According to the order signed recently by Trump targeting immigrants living in the United States without permission, ICE — U.S. Immigration and Customs Enforcement — may be compelled to provide more information about detainees. But there’s a long way to go.

ICE detained 190 people in the Carolinas and Georgia last week, it announced — 84 of them in North Carolina, the Journal’s Bertrand M. Gutiérrez reported last week.

Gutiérrez contacted ICE twice to obtain information about the 84, including their names, age, gender, criminal offense, residence and location of detainment, and was rebuffed both times, despite the executive order.

“ICE is currently determining how to best implement policies and guidance to carry out the Executive Order, which includes modifying ICE’s existing privacy policy,” ICE spokesman Bryan Cox said in an email to the Journal.

We realize there may be a little confusion when a new order is first implemented, but those kinks should be worked out quickly.

The executive order says, “Agencies shall, to the extent consistent with applicable law, ensure that their privacy policies exclude persons who are not United States citizens or lawful permanent residents from the protections of the Privacy Act regarding personally identifiable information.”

In other words, foreign detainees have no privacy protections, so the press should be able to access their names and personal data. This could provide the press and the rest of the public with crucial information.

“The only silver lining here is that Trump’s executive order promises unprecedented transparency of immigration enforcement,” Bryan Johnson, a New York immigration lawyer, told the Journal.

The public needs all the information the law allows to evaluate Trump’s immigration policy. As it stands now, there is much confusion.

One detainee, Bunluoen “Curly” Phayrin, a legal permanent resident and green card holder, is currently being held by ICE, his lawyer, Tin Nguyen, told the Journal.

“I think apprehending a green card holder who has been here since 1979 and has a 30-year conviction when he was 17 years old is not the best use of governmental resources to keep the general public safe,” Nguyen said.

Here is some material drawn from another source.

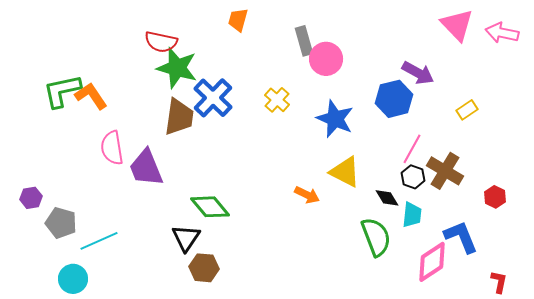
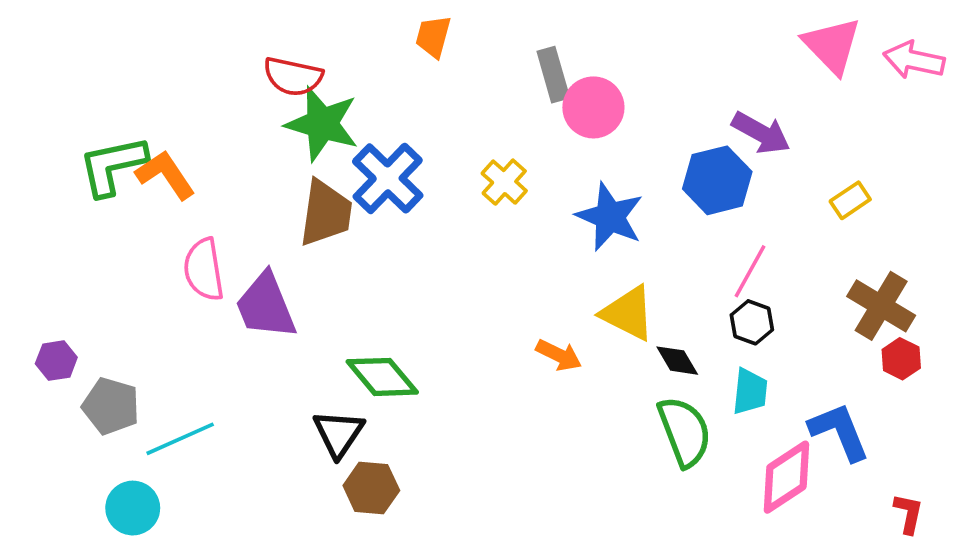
brown cross: (445, 171) -> (881, 306), moved
black diamond: (387, 198) -> (677, 361), moved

“According to President Trump, he wants to get the ‘bad hombres,’” Susan Long, the co-director of Syracuse University’s Transactional Records Access Clearinghouse, told the Journal. “Is that what’s really happening here?”

Most would agree that ICE resources should, as Trump has said, concentrate on people who are threats to our communities. But to make sure those people are targeted, and not those, for example, with green cards and families, we need transparency. Anything else fails public safety and us, the taxpaying public.